Any tips on how I can remove this small spot of emulsion from my screen? It's been washed out and dried already.


----------



## beanie357 (Mar 27, 2011)

We would put in dip tank again. Try spray out with extra remover on the spot after. Go at both sides. A scrubbing pad if need be.


----------



## sben763 (May 17, 2009)

If you haven't post exposed it should still washout. If it has I would try the pressure washer with the 0-5 degree nozzle.


----------



## 20vK (Jul 9, 2011)

I use a wet t-shirt / cue tip for lighter emulsion residues, but that may also work here. Pressure washer is your best bet though, as Sean said. If you don't want to use the screen for printing, then standard emulsion removal process should do the trick

If it's seen the sun, that will likely count as post exposure. I have some weak fluorescent bulbs in my shop and can still clean up emulsion if needs be


----------



## TYGERON (Apr 26, 2009)

For that small I'd use either a needle or spot cleaning gun set on the narrowest setting.


----------



## chrisf116 (Jul 26, 2007)

thanks got i got it out!


----------



## 2020 PrintWorks (Apr 22, 2011)

Another good trick is to take a q-tip or a dried up marker and dip it in reclaiming fluid. Then rub it on the spot of emulsion you missed and rinse well so it doesn't dissolve anything else.


----------



## imprints1 (Sep 23, 2012)

Sorta off topic here... I was told by Howard Ray (workhorse automatic press installer/tech) that he has seen someone use Coca Cola to clear a clogged screen for under exposed residue. I thought the idea of using coke was crazy but one day I tried it and it actually worked! I haven't tried it since, and I did spray some water after using a small amount of coca cola but wondered if anyone had heard of this?


----------



## EastCoastTeez (Apr 6, 2013)

Jeesh. If coke take off emulsion. What is it doing to your insides. Ha ha . I think the best way is with the q tip. If your in stint spot. Try and tape front and back so you don't over spill.


Mark
East Coast Custom
Sayreville, NJ 08872


----------



## imprints1 (Sep 23, 2012)

Hahaha yeah I know, it worked though it was just residue but I tried it simply because I was drinking a coke and remembered he had said that


----------



## TYGERON (Apr 26, 2009)

I works for removing that car battery residue stuff


----------



## chrisf116 (Jul 26, 2007)

chronicdesigns81 said:


> Another good trick is to take a q-tip or a dried up marker and dip it in reclaiming fluid. Then rub it on the spot of emulsion you missed and rinse well so it doesn't dissolve anything else.

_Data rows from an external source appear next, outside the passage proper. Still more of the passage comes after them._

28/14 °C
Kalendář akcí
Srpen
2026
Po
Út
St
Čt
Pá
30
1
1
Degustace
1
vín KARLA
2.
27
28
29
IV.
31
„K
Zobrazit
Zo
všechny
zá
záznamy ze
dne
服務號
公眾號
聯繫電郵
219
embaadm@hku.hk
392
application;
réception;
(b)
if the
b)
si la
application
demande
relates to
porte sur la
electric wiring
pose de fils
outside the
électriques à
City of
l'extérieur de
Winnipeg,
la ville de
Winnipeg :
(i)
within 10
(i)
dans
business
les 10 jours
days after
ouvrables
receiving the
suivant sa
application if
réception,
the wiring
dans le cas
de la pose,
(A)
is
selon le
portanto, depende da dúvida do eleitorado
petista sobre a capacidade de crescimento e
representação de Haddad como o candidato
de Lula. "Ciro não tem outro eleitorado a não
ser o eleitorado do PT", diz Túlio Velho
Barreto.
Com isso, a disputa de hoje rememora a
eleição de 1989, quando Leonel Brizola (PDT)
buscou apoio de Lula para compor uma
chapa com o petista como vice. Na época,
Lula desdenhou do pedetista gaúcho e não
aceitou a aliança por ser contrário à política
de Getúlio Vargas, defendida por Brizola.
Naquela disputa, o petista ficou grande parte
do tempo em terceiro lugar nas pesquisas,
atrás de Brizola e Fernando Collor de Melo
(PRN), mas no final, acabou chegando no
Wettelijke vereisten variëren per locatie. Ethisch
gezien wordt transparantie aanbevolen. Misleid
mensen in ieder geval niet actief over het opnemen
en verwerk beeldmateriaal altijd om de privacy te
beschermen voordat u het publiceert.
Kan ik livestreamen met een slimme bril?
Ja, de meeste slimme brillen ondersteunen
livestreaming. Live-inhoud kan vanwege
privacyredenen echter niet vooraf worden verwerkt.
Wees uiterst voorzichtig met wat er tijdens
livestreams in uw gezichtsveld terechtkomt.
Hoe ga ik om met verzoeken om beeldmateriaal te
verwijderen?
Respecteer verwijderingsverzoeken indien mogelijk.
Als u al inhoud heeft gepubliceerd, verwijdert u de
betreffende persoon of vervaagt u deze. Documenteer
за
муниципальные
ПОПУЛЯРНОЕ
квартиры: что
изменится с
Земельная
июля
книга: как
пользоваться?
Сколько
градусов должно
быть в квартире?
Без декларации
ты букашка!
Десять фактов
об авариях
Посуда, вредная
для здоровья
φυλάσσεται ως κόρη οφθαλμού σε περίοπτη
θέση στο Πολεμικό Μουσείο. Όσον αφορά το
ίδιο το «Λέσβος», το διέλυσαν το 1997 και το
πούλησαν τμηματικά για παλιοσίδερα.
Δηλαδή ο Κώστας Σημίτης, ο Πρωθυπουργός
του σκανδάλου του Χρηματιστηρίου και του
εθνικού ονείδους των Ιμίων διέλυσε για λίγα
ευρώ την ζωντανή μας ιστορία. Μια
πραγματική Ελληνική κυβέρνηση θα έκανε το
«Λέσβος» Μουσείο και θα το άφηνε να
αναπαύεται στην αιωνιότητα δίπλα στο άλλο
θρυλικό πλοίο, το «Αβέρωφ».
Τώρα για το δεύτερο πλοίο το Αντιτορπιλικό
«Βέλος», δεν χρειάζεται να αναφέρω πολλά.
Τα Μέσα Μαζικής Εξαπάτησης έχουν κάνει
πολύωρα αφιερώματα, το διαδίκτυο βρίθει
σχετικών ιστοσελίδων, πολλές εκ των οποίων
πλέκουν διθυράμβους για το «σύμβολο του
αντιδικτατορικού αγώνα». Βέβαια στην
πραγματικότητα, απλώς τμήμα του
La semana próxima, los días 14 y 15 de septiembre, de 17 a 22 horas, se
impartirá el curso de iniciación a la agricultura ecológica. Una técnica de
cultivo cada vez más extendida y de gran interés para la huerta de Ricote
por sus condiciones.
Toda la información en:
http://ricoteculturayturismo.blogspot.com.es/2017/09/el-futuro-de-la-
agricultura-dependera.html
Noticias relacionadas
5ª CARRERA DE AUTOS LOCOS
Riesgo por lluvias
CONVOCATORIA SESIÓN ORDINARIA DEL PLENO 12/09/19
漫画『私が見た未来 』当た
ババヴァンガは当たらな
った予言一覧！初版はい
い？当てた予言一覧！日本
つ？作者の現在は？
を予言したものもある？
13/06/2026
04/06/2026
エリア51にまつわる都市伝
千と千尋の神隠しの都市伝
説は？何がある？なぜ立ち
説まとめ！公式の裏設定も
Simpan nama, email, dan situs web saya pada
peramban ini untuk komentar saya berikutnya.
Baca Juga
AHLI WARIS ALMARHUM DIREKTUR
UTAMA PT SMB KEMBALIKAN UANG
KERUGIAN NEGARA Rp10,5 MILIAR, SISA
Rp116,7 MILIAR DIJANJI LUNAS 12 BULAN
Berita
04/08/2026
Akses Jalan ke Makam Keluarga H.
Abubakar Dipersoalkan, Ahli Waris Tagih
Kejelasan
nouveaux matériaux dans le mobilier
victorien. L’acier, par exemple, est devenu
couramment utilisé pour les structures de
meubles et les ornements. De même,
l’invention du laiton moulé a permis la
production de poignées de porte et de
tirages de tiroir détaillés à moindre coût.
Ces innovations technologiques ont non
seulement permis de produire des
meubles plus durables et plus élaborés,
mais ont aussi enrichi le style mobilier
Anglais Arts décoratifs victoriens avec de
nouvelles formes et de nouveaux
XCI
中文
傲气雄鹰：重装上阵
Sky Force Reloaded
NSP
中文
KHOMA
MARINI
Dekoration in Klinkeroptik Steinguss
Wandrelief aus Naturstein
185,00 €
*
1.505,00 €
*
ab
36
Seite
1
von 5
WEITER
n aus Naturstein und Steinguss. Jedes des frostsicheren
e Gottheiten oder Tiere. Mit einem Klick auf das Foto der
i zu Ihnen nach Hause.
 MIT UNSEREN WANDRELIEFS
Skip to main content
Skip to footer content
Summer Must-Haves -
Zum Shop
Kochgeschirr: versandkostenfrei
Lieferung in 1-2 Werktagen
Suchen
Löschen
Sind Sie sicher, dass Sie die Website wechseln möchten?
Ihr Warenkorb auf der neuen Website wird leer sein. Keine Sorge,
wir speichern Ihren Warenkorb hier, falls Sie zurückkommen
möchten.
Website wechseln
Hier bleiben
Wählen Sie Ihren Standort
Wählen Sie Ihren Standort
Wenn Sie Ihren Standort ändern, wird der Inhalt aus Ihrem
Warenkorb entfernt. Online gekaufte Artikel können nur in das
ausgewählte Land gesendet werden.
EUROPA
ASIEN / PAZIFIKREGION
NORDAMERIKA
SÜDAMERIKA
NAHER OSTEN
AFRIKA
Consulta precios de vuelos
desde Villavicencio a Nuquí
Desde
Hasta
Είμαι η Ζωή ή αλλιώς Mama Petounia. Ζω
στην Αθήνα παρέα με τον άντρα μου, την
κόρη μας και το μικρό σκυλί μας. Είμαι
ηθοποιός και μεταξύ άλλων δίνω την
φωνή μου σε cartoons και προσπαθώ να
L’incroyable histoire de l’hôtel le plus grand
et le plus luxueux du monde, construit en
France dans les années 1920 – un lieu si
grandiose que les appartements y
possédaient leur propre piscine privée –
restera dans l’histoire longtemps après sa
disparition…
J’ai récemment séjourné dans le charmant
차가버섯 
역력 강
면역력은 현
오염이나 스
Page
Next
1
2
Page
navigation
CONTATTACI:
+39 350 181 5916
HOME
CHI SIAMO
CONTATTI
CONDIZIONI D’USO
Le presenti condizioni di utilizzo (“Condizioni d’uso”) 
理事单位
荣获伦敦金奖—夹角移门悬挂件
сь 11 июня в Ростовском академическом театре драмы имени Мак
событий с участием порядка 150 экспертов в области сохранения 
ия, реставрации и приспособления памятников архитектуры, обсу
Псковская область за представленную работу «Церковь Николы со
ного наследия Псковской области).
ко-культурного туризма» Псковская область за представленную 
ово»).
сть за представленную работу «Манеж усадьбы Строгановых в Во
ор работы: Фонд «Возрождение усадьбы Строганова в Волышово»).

Thanks, this is pretty much what I did! I used the very corner of a sponge dipped (ever so carefully) in emulsion remover.


----------



## cornpopps (Jan 8, 2010)

Just something else to try on a dry exposed screen that has worked for me....a Q-tip soak it in regular blue Windex and rub it out.


----------



## PowellShirts (Feb 2, 2014)

I have had similar problems in the past - and DON'T WANT TO DESTROY (reclaim) the screen because of the time and effort already put into it - and just need to remove a tiny bit of emulsion that we missed previously. We have successfully used a tiny bit of emulsion remover on a foam tipped stick - but was afraid that may remove too much (it didn't that time - but very well might have). Will try the cola and window cleaner in the future - BUT - DOESN'T ANYONE MAKE maybe an ink pen like apparatus for removing emulsion? and what about a pen-like apparatus for reapplying emulsion when we removed too much in just a tiny area? (Not to go on and on - but I have successfully cut a tiny piece of vinyl with my Cameo Silhouette and applied it - but again, there has to be an easier way!) If there is not already said products, please make such or tell anyone you know who has the capabilities to do this!!! Thanks!


----------